## What is needed
Output the records exactly, and drop each picture.

━━━━━━━━━━━━━━━━━━━━━━━━━━━━━━

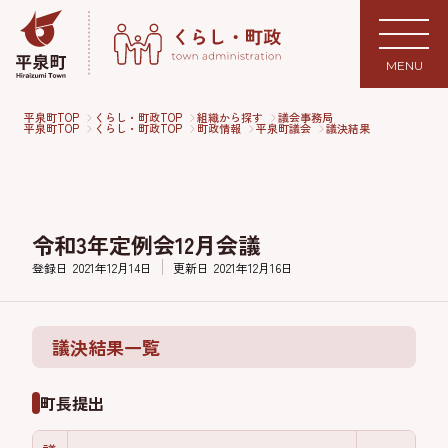
MENU
平泉町TOP
くらし・町政TOP
組織から探す
議会事務局
平泉町TOP
くらし・町政TOP
町政情報
平泉町議会
議決結果
令和3年定例会12月会議
登録日
2021年12月14日
更新日
2021年12月16日
議決結果一覧
町長提出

━━━━━━━━━━━━━━━━━━━━━━━━━━━━━━

## Exercise response
MENU
平泉町TOP
くらし・町政TOP
組織から探す
議会事務局
平泉町TOP
くらし・町政TOP
町政情報
平泉町議会
議決結果
令和3年定例会12月会議
登録日
2021年12月14日
更新日
2021年12月16日
議決結果一覧
町長提出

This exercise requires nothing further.